**To do**: Quote only the span from the first line of the entries to the line containing "国传统的本源出发，去探寻从中国传统哲学思想中", both ends kept. Leave every picture out.

** Information shown follows **

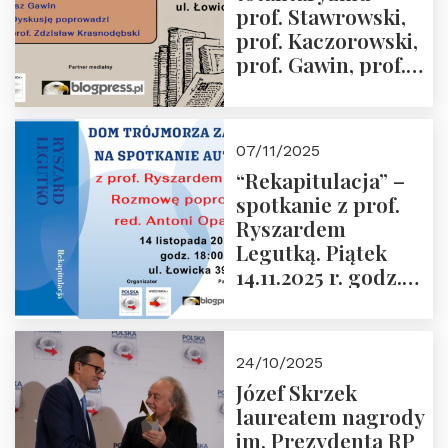
prof. Stawrowski,
godz. 18:00.
prof. Kaczorowski,
prof. Gawin, prof.
Krasnodębski –
czwartek 27.11.2025
r. godz. 18:00
07/11/2025
“Rekapitulacja” –
spotkanie z prof.
Ryszardem
Legutką. Piątek
14.11.2025 r. godz.
18:00 w Domu
Trójmorza.
Zapraszamy!
24/10/2025
Józef Skrzek
laureatem nagrody
im. Prezydenta RP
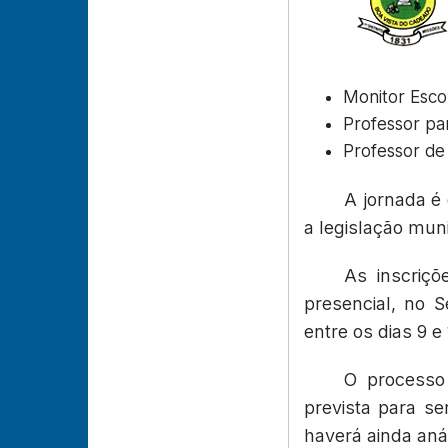
Monitor Escol
Professor pa
Professor de 
A jornada é
a legislação muni
As inscriçõ
presencial, no 
entre os dias 9 e
O processo 
prevista para se
haverá ainda anál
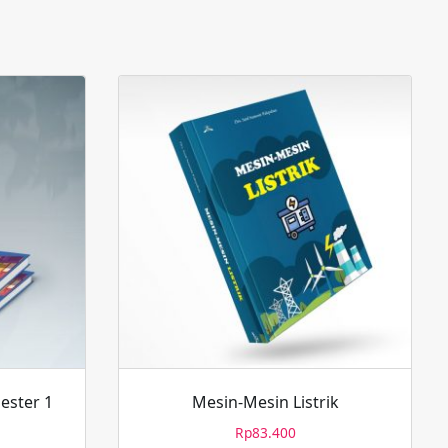
ester 1
Mesin-Mesin Listrik
Rp
83.400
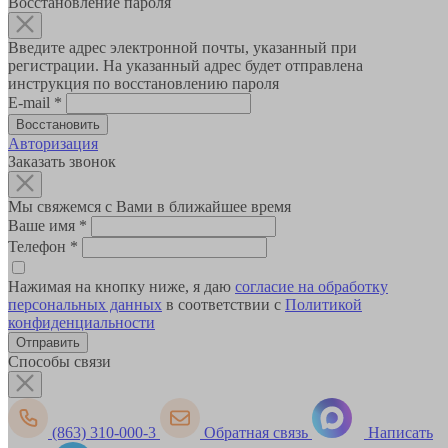
Восстановление пароля
Введите адрес электронной почты, указанный при
регистрации. На указанный адрес будет отправлена
инструкция по восстановлению пароля
E-mail
*
Авторизация
Заказать звонок
Мы свяжемся с Вами в ближайшее время
Ваше имя
*
Телефон
*
Нажимая на кнопку ниже, я даю
согласие на обработку
персональных данных
в соответствии с
Политикой
конфиденциальности
Способы связи
(863) 310-000-3
Обратная связь
Написать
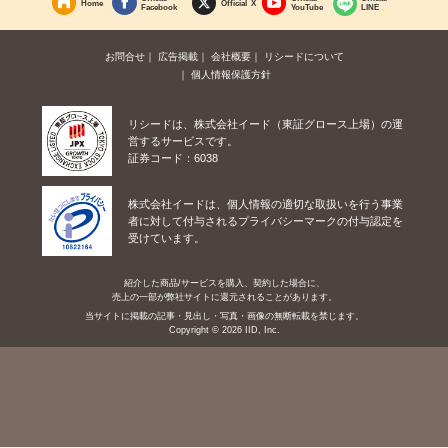
Home
Official X
Facebook
YouTube
LINE
お問合せ
広告掲載
会社概要
リシードについて
個人情報保護方針
リシードは、株式会社イード（東証グロース上場）の運
営するサービスです。
証券コード：6038
株式会社イードは、個人情報の適切な取扱いを行う事業
者に対して付与されるプライバシーマークの付与認定を
受けています。
紹介した商品/サービスを購入、契約した場合に、
売上の一部が弊社サイトに還元されることがあります。
当サイトに掲載の記事・見出し・写真・画像の無断転載を禁じます。
Copyright © 2026 IID, Inc.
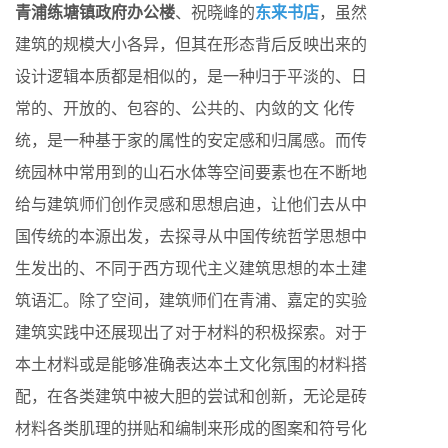
青浦练塘镇政府办公楼
东来书店
、祝晓峰的
，虽然
建筑的规模大小各异，但其在形态背后反映出来的
设计逻辑本质都是相似的，是一种归于平淡的、日
常的、开放的、包容的、公共的、内敛的文 化传
统，是一种基于家的属性的安定感和归属感。而传
统园林中常用到的山石水体等空间要素也在不断地
给与建筑师们创作灵感和思想启迪，让他们去从中
国传统的本源出发，去探寻从中国传统哲学思想中
生发出的、不同于西方现代主义建筑思想的本土建
筑语汇。除了空间，建筑师们在青浦、嘉定的实验
建筑实践中还展现出了对于材料的积极探索。对于
本土材料或是能够准确表达本土文化氛围的材料搭
配，在各类建筑中被大胆的尝试和创新，无论是砖
材料各类肌理的拼贴和编制来形成的图案和符号化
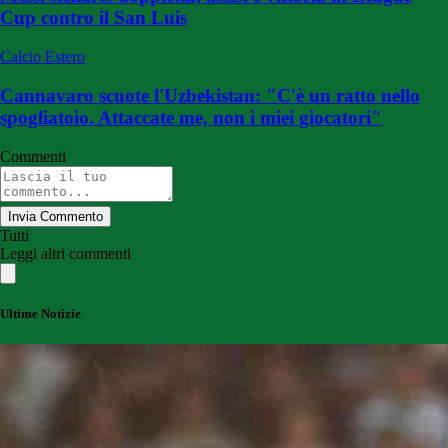
Cup contro il San Luis
Calcio Estero
Cannavaro scuote l'Uzbekistan: "C'è un ratto nello
spogliatoio. Attaccate me, non i miei giocatori"
Commenti
Invia Commento
Tutti
Leggi altri commenti
Ultime Notizie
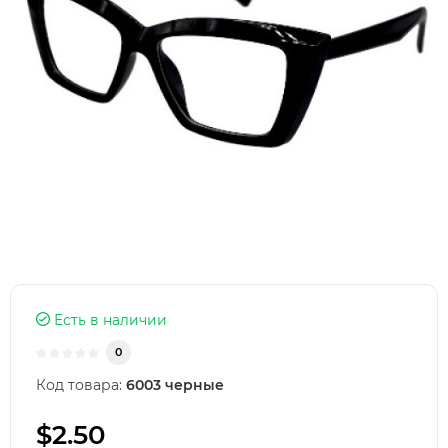
Есть в наличии
0
Код товара:
6003 черные
$2.50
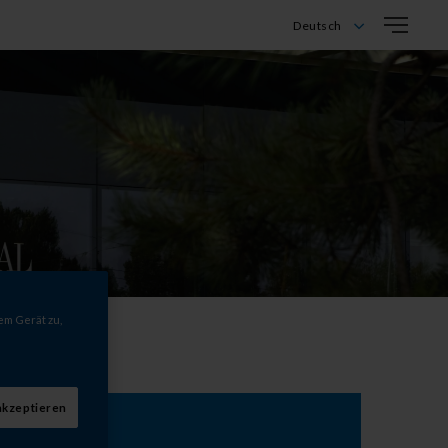
Deutsch
Deutsch
English
Français
Italiano
em Gerät zu,
akzeptieren
marken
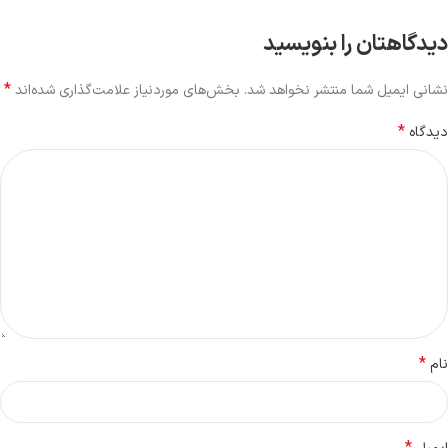
دیدگاهتان را بنویسید
*
نشانی ایمیل شما منتشر نخواهد شد.
بخش‌های موردنیاز علامت‌گذاری شده‌اند
*
دیدگاه
*
نام
*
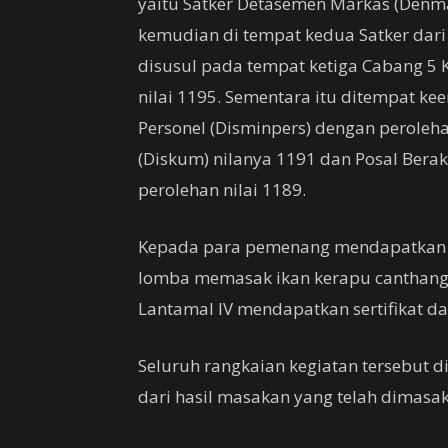
yaitu Satker Detasemen Markas (Denma
kemudian di tempat kedua Satker dari 
disusul pada tempat ketiga Cabang 5 K
nilai 1195. Sementara itu ditempat ke
Personel (Disminpers) dengan peroleha
(Diskum) nilanya 1191 dan Posal Bera
perolehan nilai 1189.
Kepada para pemenang mendapatkan u
lomba memasak ikan kerapu canthang
Lantamal IV mendapatkan sertifikat da
Seluruh rangkaian kegiatan tersebut 
dari hasil masakan yang telah dimasa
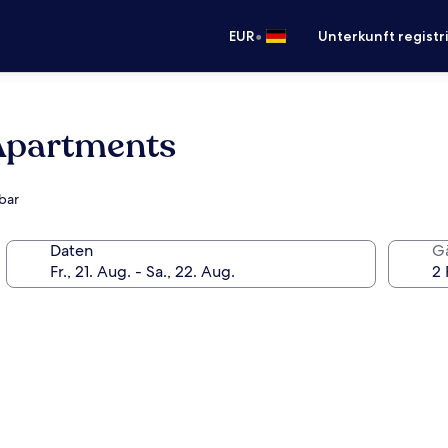
•
EUR
Unterkunft registr
Apartments
lbar
Daten
G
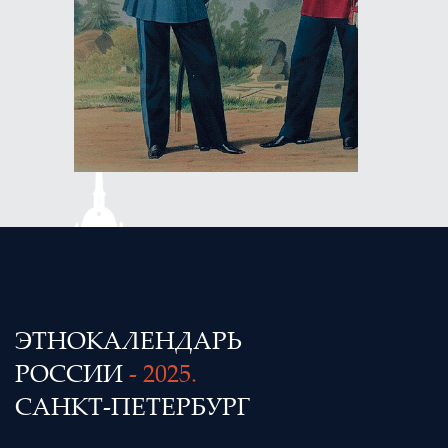
ЭТНОКАЛЕНДАРЬ
РОССИИ
- 2025.
САНКТ-ПЕТЕРБУРГ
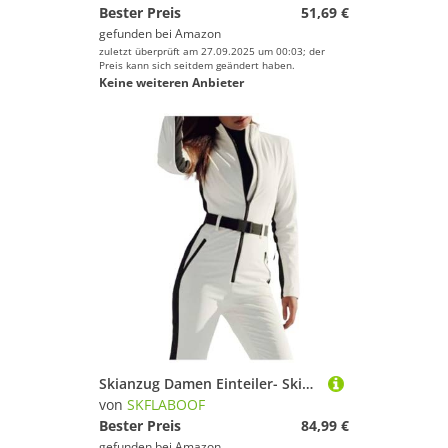
Bester Preis
51,69 €
gefunden bei
Amazon
zuletzt überprüft am 27.09.2025 um 00:03; der
Preis kann sich seitdem geändert haben.
Keine weiteren Anbieter
Skianzug Damen Einteiler- Skioverall Schneeanzug Wasserdicht Skijacke Mit Kapuze Winter Skianzug Große Größe Skijacke Skifahren Sätze Skisuit Outdoor Winddichte Jumpsuit Weiß XS
von
SKFLABOOF
Bester Preis
84,99 €
gefunden bei
Amazon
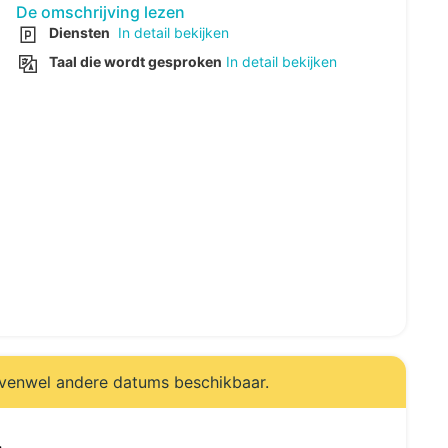
De omschrijving lezen
Diensten
In detail bekijken
Taal die wordt gesproken
In detail bekijken
evenwel andere datums beschikbaar.
.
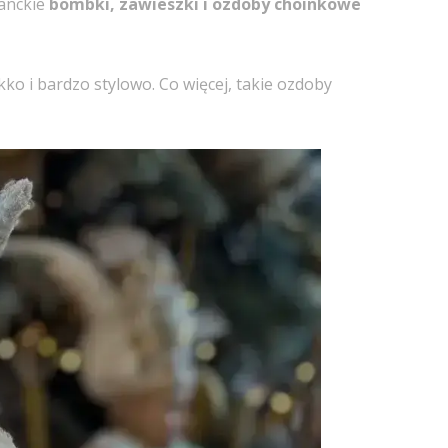
ganckie
bombki, zawieszki i ozdoby choinkowe
ko i bardzo stylowo. Co więcej, takie ozdoby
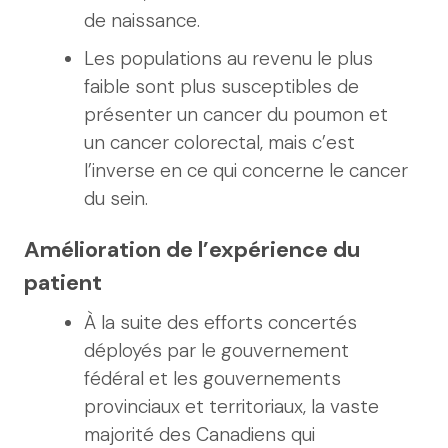
de naissance.
Les populations au revenu le plus
faible sont plus susceptibles de
présenter un cancer du poumon et
un cancer colorectal, mais c’est
l’inverse en ce qui concerne le cancer
du sein.
Amélioration de l’expérience du
patient
À la suite des efforts concertés
déployés par le gouvernement
fédéral et les gouvernements
provinciaux et territoriaux, la vaste
majorité des Canadiens qui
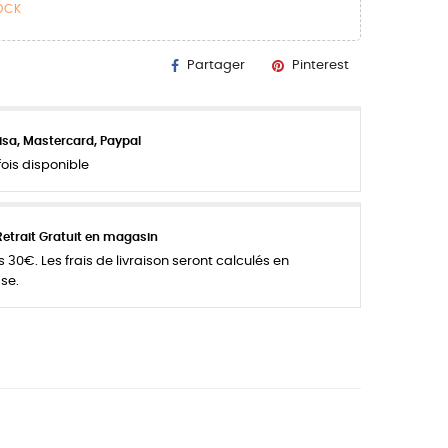
TOCK
Partager
Pinterest
isa, Mastercard, Paypal
ois disponible
Retrait Gratuit en magasin
 30€. Les frais de livraison seront calculés en
se.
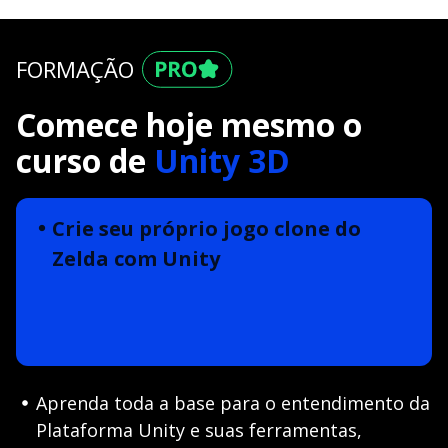
FORMAÇÃO
Comece hoje mesmo o
curso de
Unity 3D
Crie seu próprio jogo clone do
Zelda com Unity
Aprenda toda a base para o entendimento da
Plataforma Unity e suas ferramentas,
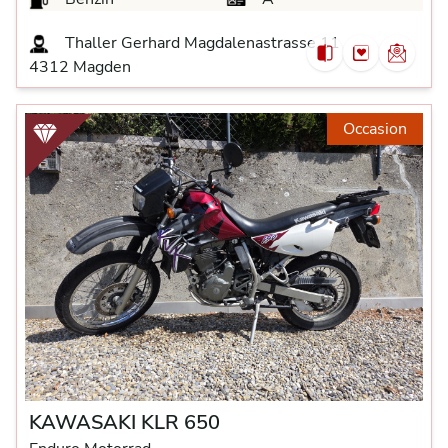
Thaller Gerhard Magdalenastrasse 11
4312 Magden
Occasion
KAWASAKI KLR 650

** End of Information shown **

**Task result**:
prof. Stawrowski,
godz. 18:00.
prof. Kaczorowski,
prof. Gawin, prof.
Krasnodębski –
czwartek 27.11.2025
r. godz. 18:00
07/11/2025
“Rekapitulacja” –
spotkanie z prof.
Ryszardem
Legutką. Piątek
14.11.2025 r. godz.
18:00 w Domu
Trójmorza.
Zapraszamy!
24/10/2025
Józef Skrzek
laureatem nagrody
im. Prezydenta RP
Monitor Escol
Professor pa
Professor de 
A jornada é
a legislação muni
As inscriçõ
presencial, no 
entre os dias 9 e
O processo 
prevista para se
haverá ainda anál
ester 1
Mesin-Mesin Listrik
Rp
83.400
Восстановление пароля
Введите адрес электронной почты, указанный при
регистрации. На указанный адрес будет отправлена
инструкция по восстановлению пароля
E-mail
*
Авторизация
Заказать звонок
Мы свяжемся с Вами в ближайшее время
Ваше имя
*
Телефон
*
Нажимая на кнопку ниже, я даю
согласие на обработку
персональных данных
в соответствии с
Политикой
конфиденциальности
Способы связи
(863) 310-000-3
Обратная связь
Написать
Home
Official X
Facebook
YouTube
LINE
お問合せ
広告掲載
会社概要
リシードについて
個人情報保護方針
リシードは、株式会社イード（東証グロース上場）の運
営するサービスです。
証券コード：6038
株式会社イードは、個人情報の適切な取扱いを行う事業
者に対して付与されるプライバシーマークの付与認定を
受けています。
紹介した商品/サービスを購入、契約した場合に、
売上の一部が弊社サイトに還元されることがあります。
当サイトに掲載の記事・見出し・写真・画像の無断転載を禁じます。
Copyright © 2026 IID, Inc.
青浦练塘镇政府办公楼
东来书店
、祝晓峰的
，虽然
建筑的规模大小各异，但其在形态背后反映出来的
设计逻辑本质都是相似的，是一种归于平淡的、日
常的、开放的、包容的、公共的、内敛的文 化传
统，是一种基于家的属性的安定感和归属感。而传
统园林中常用到的山石水体等空间要素也在不断地
给与建筑师们创作灵感和思想启迪，让他们去从中
国传统的本源出发，去探寻从中国传统哲学思想中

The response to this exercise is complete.